§ **WORK REQUEST**
Which lines of the data below include the string "lòng"? Return each of them.

§ **STORED DATA**
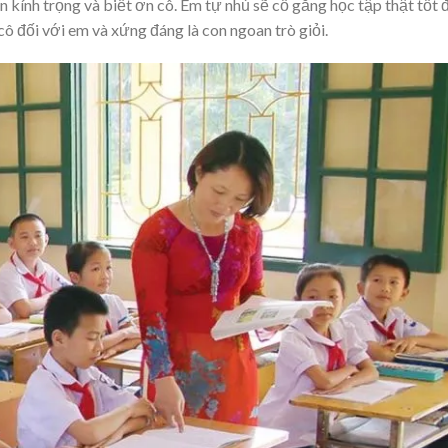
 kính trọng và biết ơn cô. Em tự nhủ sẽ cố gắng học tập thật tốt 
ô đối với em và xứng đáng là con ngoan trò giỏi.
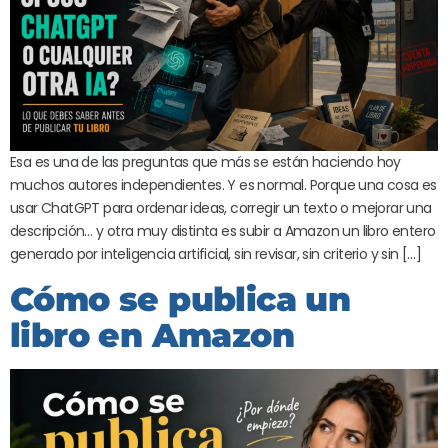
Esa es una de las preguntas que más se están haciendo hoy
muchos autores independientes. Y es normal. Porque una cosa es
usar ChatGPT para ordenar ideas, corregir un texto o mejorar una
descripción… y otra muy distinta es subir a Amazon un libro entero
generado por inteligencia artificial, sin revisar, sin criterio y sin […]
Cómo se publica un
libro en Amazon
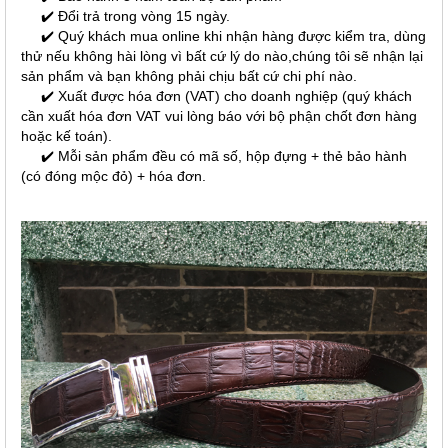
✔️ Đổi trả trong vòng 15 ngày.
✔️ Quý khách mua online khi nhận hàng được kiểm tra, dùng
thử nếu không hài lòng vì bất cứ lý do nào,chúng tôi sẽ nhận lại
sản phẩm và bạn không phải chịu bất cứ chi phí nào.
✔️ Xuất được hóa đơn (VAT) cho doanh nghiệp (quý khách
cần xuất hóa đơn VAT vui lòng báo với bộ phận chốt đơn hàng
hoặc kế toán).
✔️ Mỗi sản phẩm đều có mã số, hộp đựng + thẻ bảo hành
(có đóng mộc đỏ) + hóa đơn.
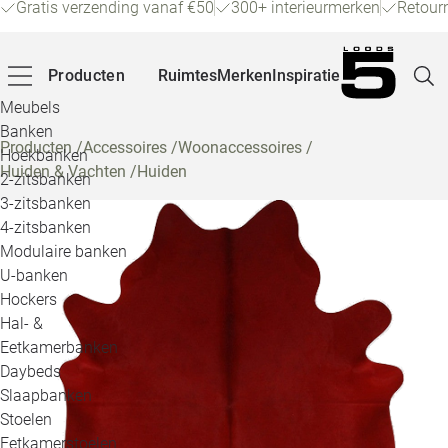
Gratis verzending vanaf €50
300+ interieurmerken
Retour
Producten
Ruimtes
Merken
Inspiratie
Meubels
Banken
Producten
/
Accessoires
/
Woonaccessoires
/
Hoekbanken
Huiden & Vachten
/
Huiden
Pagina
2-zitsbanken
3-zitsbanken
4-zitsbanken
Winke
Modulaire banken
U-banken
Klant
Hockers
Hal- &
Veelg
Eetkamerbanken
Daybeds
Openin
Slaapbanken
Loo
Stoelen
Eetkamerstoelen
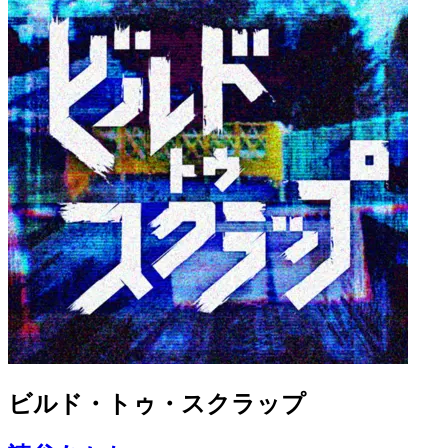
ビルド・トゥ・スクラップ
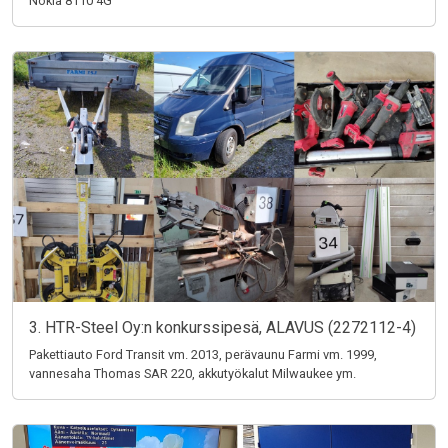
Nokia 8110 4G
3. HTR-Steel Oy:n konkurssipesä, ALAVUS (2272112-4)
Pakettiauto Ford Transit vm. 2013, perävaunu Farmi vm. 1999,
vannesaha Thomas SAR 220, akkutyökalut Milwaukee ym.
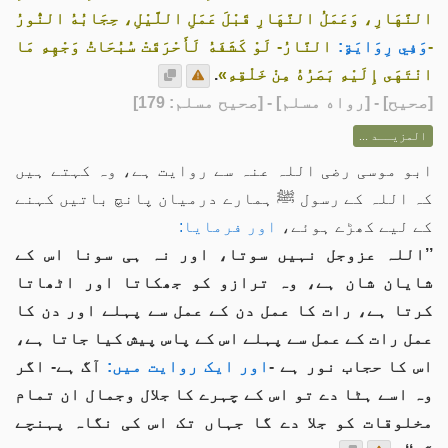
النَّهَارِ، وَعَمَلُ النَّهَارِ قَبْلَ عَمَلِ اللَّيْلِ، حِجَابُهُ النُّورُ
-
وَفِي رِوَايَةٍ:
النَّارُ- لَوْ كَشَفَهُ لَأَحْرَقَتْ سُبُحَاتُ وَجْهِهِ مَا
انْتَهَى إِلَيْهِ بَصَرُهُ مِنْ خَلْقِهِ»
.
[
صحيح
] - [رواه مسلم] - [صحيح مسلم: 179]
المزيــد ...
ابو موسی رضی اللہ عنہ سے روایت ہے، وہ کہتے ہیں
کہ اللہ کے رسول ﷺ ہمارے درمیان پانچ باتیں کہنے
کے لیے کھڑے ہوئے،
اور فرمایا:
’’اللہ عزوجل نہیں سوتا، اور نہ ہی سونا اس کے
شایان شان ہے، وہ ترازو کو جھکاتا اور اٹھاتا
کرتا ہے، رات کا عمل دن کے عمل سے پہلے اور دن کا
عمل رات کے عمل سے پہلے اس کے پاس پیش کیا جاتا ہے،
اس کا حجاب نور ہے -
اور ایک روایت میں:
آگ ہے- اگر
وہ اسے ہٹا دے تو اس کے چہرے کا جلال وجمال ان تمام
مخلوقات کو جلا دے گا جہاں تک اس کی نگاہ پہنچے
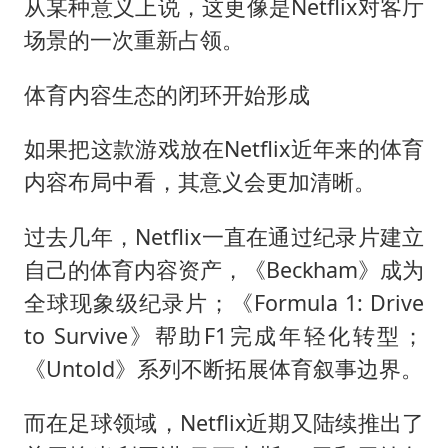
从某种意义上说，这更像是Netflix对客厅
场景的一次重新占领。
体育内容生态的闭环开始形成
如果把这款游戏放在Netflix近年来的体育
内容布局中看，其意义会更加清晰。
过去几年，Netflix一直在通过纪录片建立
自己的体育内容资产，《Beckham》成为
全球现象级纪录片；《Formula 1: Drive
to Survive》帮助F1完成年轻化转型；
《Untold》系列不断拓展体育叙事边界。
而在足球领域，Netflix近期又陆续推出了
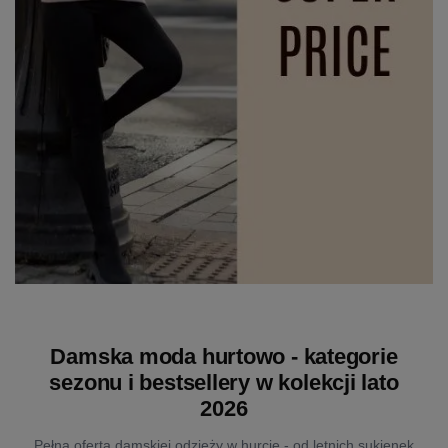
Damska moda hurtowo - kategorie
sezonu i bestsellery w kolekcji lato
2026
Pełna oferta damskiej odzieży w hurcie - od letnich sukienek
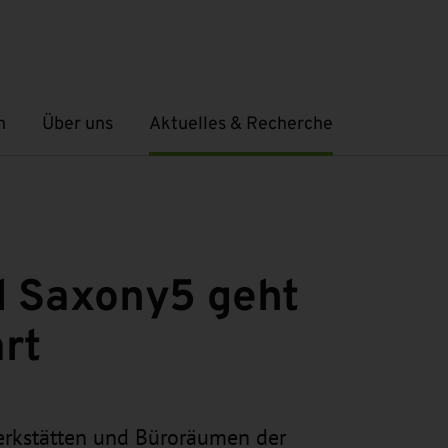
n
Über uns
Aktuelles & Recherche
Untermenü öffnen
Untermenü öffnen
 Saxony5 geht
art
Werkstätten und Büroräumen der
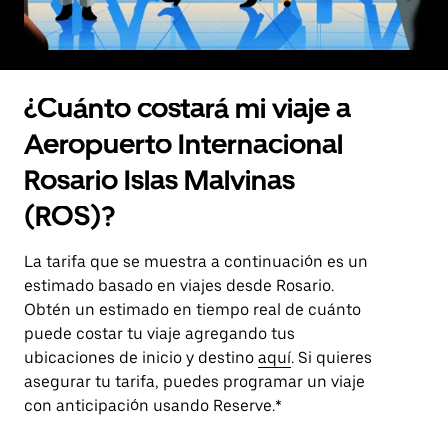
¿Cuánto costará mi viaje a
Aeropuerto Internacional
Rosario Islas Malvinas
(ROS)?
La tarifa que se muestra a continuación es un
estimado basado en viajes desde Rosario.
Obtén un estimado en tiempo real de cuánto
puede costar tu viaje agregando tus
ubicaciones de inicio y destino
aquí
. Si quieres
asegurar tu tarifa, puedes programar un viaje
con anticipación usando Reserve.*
==
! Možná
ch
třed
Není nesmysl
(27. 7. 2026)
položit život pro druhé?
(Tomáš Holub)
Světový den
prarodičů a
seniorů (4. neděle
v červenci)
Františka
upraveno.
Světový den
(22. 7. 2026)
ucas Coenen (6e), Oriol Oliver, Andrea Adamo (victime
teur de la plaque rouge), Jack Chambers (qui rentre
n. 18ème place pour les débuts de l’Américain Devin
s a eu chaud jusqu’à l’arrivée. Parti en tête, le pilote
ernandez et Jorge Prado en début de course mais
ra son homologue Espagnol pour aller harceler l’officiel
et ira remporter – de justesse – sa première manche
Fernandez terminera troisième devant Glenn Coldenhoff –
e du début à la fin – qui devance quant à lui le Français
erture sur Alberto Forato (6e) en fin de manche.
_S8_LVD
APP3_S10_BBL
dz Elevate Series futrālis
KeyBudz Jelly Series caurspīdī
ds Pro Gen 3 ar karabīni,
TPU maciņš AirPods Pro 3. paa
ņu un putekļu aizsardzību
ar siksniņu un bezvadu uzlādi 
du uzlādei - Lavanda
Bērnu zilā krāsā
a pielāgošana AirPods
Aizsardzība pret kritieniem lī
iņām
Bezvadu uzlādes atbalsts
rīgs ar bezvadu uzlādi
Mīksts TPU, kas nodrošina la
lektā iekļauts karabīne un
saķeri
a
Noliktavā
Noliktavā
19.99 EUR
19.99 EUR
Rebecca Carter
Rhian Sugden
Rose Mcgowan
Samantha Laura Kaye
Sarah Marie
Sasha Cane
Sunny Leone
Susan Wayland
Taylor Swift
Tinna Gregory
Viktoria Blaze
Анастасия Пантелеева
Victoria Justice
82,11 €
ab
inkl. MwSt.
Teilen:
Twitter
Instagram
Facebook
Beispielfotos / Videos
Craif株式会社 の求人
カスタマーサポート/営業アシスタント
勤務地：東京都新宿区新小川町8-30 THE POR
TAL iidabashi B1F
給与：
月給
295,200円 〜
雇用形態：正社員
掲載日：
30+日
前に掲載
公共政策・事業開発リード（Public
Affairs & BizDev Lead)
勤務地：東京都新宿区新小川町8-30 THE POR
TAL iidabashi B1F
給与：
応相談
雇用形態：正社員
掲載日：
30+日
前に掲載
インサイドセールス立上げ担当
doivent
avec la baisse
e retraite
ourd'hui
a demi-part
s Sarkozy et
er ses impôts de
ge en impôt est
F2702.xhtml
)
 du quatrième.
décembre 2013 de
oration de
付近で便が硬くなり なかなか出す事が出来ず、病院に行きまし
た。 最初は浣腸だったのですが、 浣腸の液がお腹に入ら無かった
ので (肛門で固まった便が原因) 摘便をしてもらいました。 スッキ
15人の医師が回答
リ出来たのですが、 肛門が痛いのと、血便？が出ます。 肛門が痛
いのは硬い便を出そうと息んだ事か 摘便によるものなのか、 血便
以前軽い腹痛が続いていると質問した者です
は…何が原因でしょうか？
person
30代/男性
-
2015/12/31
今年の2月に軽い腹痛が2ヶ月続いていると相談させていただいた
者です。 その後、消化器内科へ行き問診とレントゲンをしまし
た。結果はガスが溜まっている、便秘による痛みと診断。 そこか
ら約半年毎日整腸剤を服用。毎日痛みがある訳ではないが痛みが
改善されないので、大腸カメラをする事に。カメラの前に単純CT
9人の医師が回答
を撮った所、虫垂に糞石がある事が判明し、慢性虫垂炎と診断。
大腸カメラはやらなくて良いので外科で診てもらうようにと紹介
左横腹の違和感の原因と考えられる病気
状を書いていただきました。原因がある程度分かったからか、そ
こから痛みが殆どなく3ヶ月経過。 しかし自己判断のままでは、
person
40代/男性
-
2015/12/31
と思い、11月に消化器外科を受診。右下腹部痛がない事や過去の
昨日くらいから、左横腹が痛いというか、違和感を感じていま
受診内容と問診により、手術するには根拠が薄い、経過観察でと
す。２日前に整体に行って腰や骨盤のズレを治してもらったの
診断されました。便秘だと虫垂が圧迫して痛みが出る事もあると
* * *
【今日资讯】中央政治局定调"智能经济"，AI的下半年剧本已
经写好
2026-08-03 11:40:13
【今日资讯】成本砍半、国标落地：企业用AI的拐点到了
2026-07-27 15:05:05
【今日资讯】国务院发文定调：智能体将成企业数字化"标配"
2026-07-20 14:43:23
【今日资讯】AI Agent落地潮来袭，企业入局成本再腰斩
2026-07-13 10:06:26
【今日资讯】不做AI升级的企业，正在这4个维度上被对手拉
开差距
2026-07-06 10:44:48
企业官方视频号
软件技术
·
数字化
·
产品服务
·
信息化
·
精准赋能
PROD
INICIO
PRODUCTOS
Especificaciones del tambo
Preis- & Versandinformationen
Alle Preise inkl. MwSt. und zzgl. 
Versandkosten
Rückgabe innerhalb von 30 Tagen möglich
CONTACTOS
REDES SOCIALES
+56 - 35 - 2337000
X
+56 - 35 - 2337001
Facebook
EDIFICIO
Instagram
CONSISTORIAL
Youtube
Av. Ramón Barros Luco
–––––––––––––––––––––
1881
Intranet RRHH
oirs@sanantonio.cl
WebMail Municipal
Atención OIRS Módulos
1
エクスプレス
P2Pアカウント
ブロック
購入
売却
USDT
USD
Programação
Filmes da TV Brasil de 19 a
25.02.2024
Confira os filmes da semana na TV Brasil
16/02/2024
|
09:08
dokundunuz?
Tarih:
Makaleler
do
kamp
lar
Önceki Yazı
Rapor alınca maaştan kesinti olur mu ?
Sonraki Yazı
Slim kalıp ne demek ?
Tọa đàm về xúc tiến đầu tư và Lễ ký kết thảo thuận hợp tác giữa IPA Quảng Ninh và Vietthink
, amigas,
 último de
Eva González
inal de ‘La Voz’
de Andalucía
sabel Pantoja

§ **ANSWER FOR THE TASK**
thử nếu không hài lòng vì bất cứ lý do nào,chúng tôi sẽ nhận lại
cần xuất hóa đơn VAT vui lòng báo với bộ phận chốt đơn hàng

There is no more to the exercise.